Employee RSUs (unvested)128 units (excluded from table count)Granted under Employee Stock Plan; unvested units excluded from ownership count.
Employee PSUs (target, unvested)232 units (excluded from table count)Target PSUs under Employee Stock Plan; unvested target excludes from ownership count.

Insider trading policy prohibits hedging/pledging; directors’ RSUs are held until post-service settlement, supporting alignment.

Related Party Exposure and Conflicts

  • Family relationship: Quentin is the son of James L. Dolan (Executive Chairman & CEO) and a member of the extended Dolan family that controls Class B voting power; he is not independent.
  • Employment relationship: Employed by an MSGS subsidiary since May 2022; FY2025 employee compensation was $1,753,441 (not director fees).
  • Intercompany arrangements: Aircraft and helicopter arrangements allocate costs among MSGS, MSGE, and SPHR; Independent Committee oversees related party arrangements.
  • Media/rights transactions: Significant intercompany agreements (e.g., media rights with MSG Networks/SPHR) underscore the need for robust Independent Committee oversight.

Director Compensation (Program Reference)

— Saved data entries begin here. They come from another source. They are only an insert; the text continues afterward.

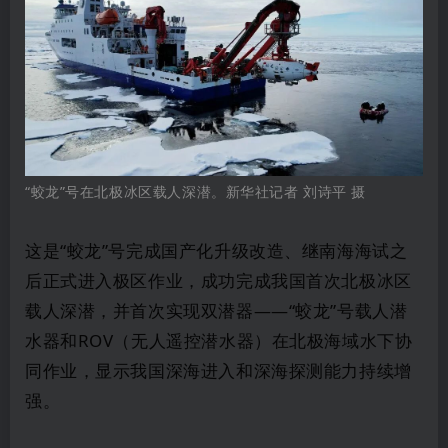
“蛟龙”号在北极冰区载人深潜。新华社记者 刘诗平 摄
这是“蛟龙”号完成国产化升级改造、继南海海试之
后正式进入极区作业，成功完成我国首次北极冰区
载人深潜，并首次实现双潜器——“蛟龙”号载人潜
水器和ROV（无人遥控潜水器）在北极海域水下协
同作业，显示我国深海进入和深海探测能力持续增
强。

ElementFY2025 Amount/Structure
Annual cash retainer$75,000 (non-employee directors)
Audit/Comp committee member fee$15,000 (per committee)
Committee chair fee$25,000
Annual equity retainer (RSUs)$160,000 (fully vested; held until post-service)

Note: Quentin, as an employee-director, does not receive director retainers or equity under the Director plan; his compensation is paid as an employee.

Say-on-Pay & Shareholder Feedback (Context)

  • In 2024, a majority supported say-on-pay, including approximately 92.1% of Class A holders, following outreach to over 60% of Class A shareholders in FY2025.

Governance Assessment

  • Strengths

    • Transparent disclosure of Quentin’s employment/compensation and family relationships, with Independent Committee processes in place for related party transactions.
    • Robust insider trading, anti-hedging/pledging, and RSU holding policies that improve alignment.
    • Company-wide incentive design ties long-term equity to objective financial metrics (Revenues/AOI) with disclosed outcomes for PSU cycles.
  • Concerns / RED FLAGS

    • Not independent; direct familial relationship to the Executive Chairman & CEO, and simultaneous employment, create potential conflict and limit board independence.
    • Controlled company structure gives the Dolan Family Group decisive voting control, reducing minority shareholder influence on director elections and say-on-pay outcomes.
    • Extensive cross-board interlocks and intercompany transactions necessitate rigorous Independent Committee scrutiny to mitigate conflicts.
  • Net view

    • Quentin’s operational role (player performance/science), plus cross-entity board exposure, may add domain familiarity, but his lack of independence and family ties elevate conflict risk; investors should monitor Independent Committee rigor, attendance, and any expansion of his duties or compensation.